If an online calculator was designed that prescribed the various valuation rates so it was unchallengeable but those rates favoured freeholders and increased the cost of enfranchisement, then it would be disastrous for leaseholders for ever more!
I felt uncomfortable reading this report. I was hoping for a leaseholder friendly document full of proposals that would help leaseholders and reduce the cost of enfranchisement, instead there are endless options, and areas put forward for discussion and various figures that must be debated and agreed on. For me here lies the very heart of the problem with the LC’s proposals.
The choices proposed are so numerous to be paralysing and will be largely indecipherable to leaseholders. However, the LC were originally tasked by government to make this whole thing simpler. Instead we are presented with a complex set of choices that can be mixed and matched and there are various computations which must be examined and debated. Who will ultimately decide on the various rates to be used in the complex valuation of enfranchisements? However well-educated Boris is, I doubt he is an expert in enfranchisement and the same goes for the Secretary of State, so who will decide and influence these rates?
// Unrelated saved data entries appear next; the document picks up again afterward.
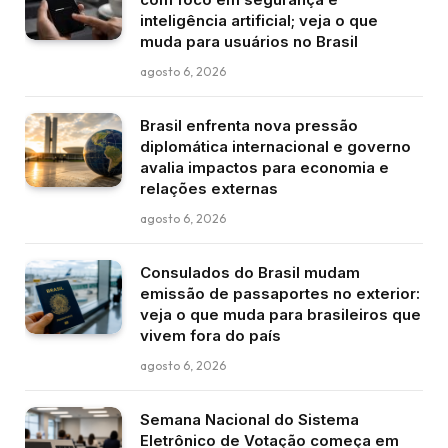
inteligência artificial; veja o que
muda para usuários no Brasil
agosto 6, 2026
Brasil enfrenta nova pressão
diplomática internacional e governo
avalia impactos para economia e
relações externas
agosto 6, 2026
Consulados do Brasil mudam
emissão de passaportes no exterior:
veja o que muda para brasileiros que
vivem fora do país
agosto 6, 2026
Semana Nacional do Sistema
Eletrônico de Votação começa em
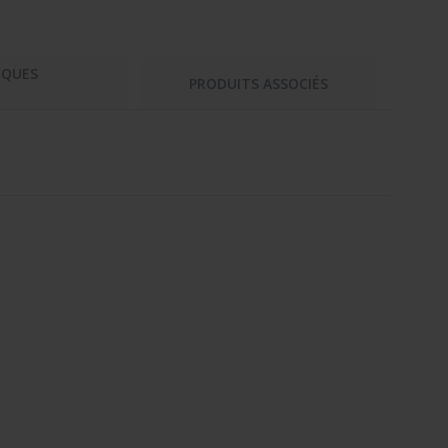
IQUES
PRODUITS ASSOCIÉS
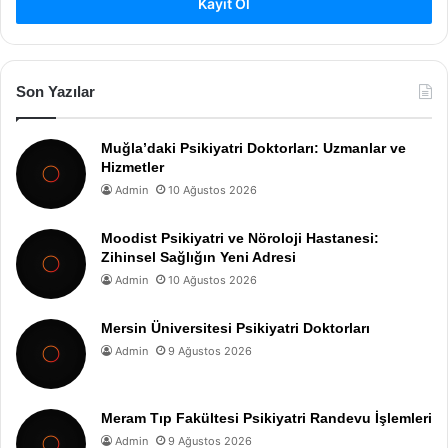
Kayıt Ol
Son Yazılar
Muğla’daki Psikiyatri Doktorları: Uzmanlar ve
Hizmetler
Admin
10 Ağustos 2026
Moodist Psikiyatri ve Nöroloji Hastanesi:
Zihinsel Sağlığın Yeni Adresi
Admin
10 Ağustos 2026
Mersin Üniversitesi Psikiyatri Doktorları
Admin
9 Ağustos 2026
Meram Tıp Fakültesi Psikiyatri Randevu İşlemleri
Admin
9 Ağustos 2026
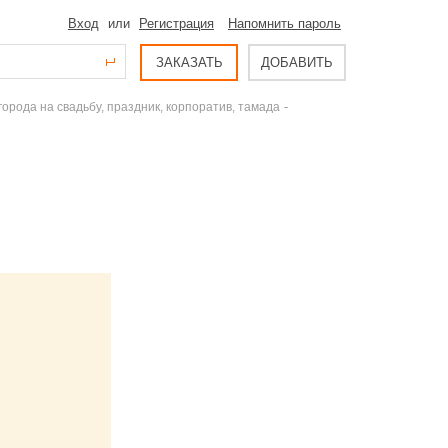
Вход
или
Регистрация
Напомнить пароль
ЗАКАЗАТЬ
ДОБАВИТЬ
-
рода на свадьбу, праздник, корпоратив, тамада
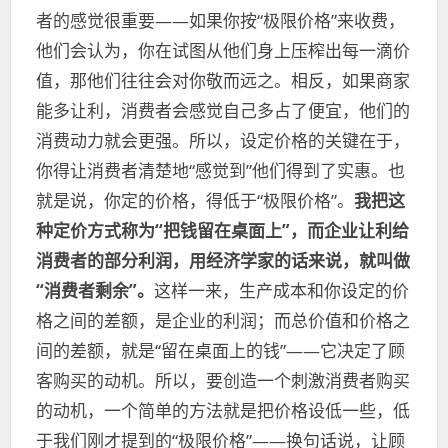
者的感觉很重要——如果你按“极限价格”来收费，
他们会认为，你在试图从他们身上压榨出每一滴价
值，那他们往往会对你敬而远之。相反，如果商家
能多让利，消费者会感觉自己多占了便宜，他们的
消费动力就会更强。所以，设定价格的关键在于，
你得让消费者清楚地“感觉到”他们得到了实惠。也
就是说，你定的价格，得低于“极限价格”。
我把这
种定价方式称为“把钱留在桌面上”，而企业让利给
消费者的部分利润，用经济学家的话来说，就叫做
“消费者剩余”。
这样一来，生产成本和你设定的价
格之间的差额，是企业的利润；而总价值和价格之
间的差额，就是“留在桌面上的钱”——它决定了顾
客购买的动机。所以，要创造一个刺激消费者购买
的动机，一个简单的方法就是把价格设低一些，低
于我们刚才提到的“极限价格”——换句话说，让顾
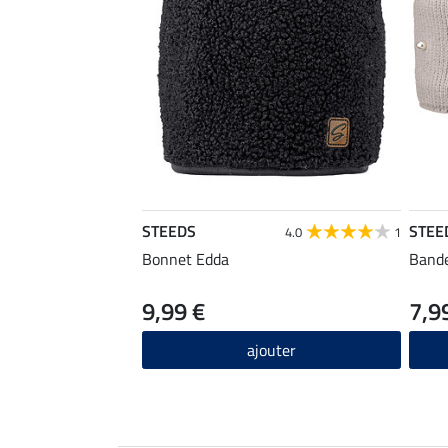
STEEDS
STEE
4.0
1
Bonnet Edda
Bande
9,99 €
7,9
ajouter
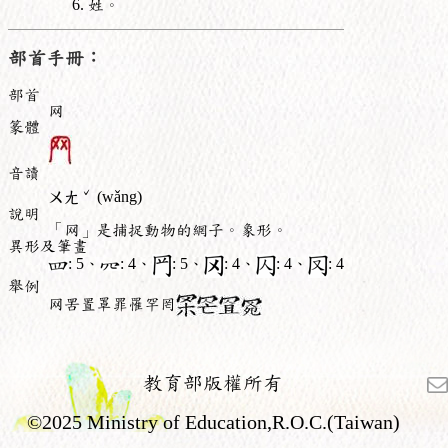
姓。
部首手冊：
部首
网
篆體
音讀
ˇ
ㄨㄤ
(wǎng)
說明
「网」是捕捉動物的網子。象形。
異形及筆畫
: 5、
: 4、
: 5、
: 4、
: 4、
: 4
舉例
网罟置罩罪罹罕罔
教育部版權所有
©2025 Ministry of Education,R.O.C.(Taiwan)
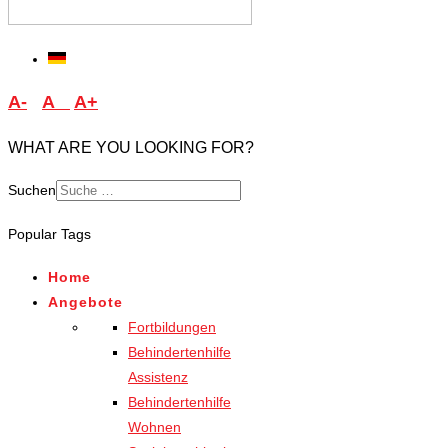
A-
A
A+
WHAT ARE YOU LOOKING FOR?
Suchen
Type 2 or more characters
Popular Tags
for results.
Home
Angebote
Fortbildungen
Behindertenhilfe
Assistenz
Behindertenhilfe
Wohnen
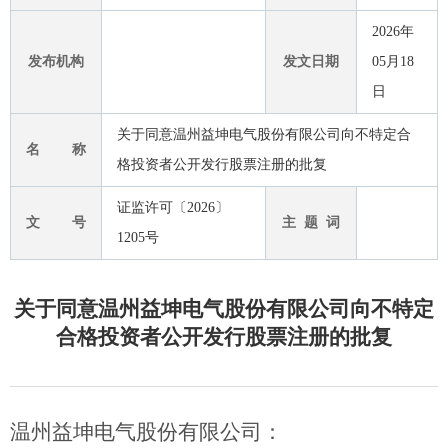
2026年
发布机构
发文日期
05月18
日
关于同意温州益坤电气股份有限公司向不特定合
名 称
格投资者公开发行股票注册的批复
证监许可〔2026〕
文 号
主 题 词
1205号
关于同意温州益坤电气股份有限公司向不特定
合格投资者公开发行股票注册的批复
温州益坤电气股份有限公司
：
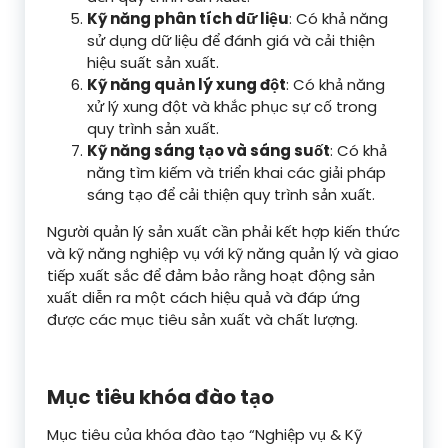
Kỹ năng phân tích dữ liệu
: Có khả năng
sử dụng dữ liệu để đánh giá và cải thiện
hiệu suất sản xuất.
Kỹ năng quản lý xung đột
: Có khả năng
xử lý xung đột và khắc phục sự cố trong
quy trình sản xuất.
Kỹ năng sáng tạo và sáng suốt
: Có khả
năng tìm kiếm và triển khai các giải pháp
sáng tạo để cải thiện quy trình sản xuất.
Người quản lý sản xuất cần phải kết hợp kiến thức
và kỹ năng nghiệp vụ với kỹ năng quản lý và giao
tiếp xuất sắc để đảm bảo rằng hoạt động sản
xuất diễn ra một cách hiệu quả và đáp ứng
được các mục tiêu sản xuất và chất lượng.
Mục tiêu khóa đào tạo
Mục tiêu của khóa đào tạo “Nghiệp vụ & Kỹ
Will it be working groups of leaseholders who decide? Not on your Nelly, they would never allow that.
When the time comes for these decisions to be made, they will have to turn to enfranchisement professionals. If we are basing any future changes on the existing leasehold system, these guys and gals are the only people who really understand it. Therefore, the voices that will be consulted when it’s time to prescribe these various rates will be the professionals of the freeholders. Leaseholders don’t pay lawyers and valuers on retention to protect their political interests, only the freeholders can afford that. Leaseholders are not experts on the complex minutia of leasehold valuation principles, freeholders and their representatives are. Leaseholders are not a well-funded cohesive group prepared to pay lobbyists to influence potential reform, they are just individuals looking to live their lives free from the rapacious machinations of their freeholder.
So, after all the consultations we have filled out, all the meetings we attended to let our voices be heard and all the nervous waiting we endured over the last year for the Law Commission’s report on valuations, we have this door-stopper of a document to show for it. We wanted clear simple radical reform and it looks like we have tinkering around the edges of the god-awful old feudal leasehold system.
I personally find it wholly disappointing and hugely underwhelming, a big flaccid damp squib.I could well be wrong though and I really hope that I am.
The Law Commission have completed their task and it now sits firmly in the lap of the Government to decide just how radical their reforms will be. It has been our willingness to raise our voices and let the world know of our anger and disgust that has made leasehold political and given us a chance of meaningful legislative reform. We have one more push we have to do, one more effort we have to make to put sustained and continuous pressure on the government and your local MP to ensure that the government see leasehold as a political issue and realise that they have no option but to reform it.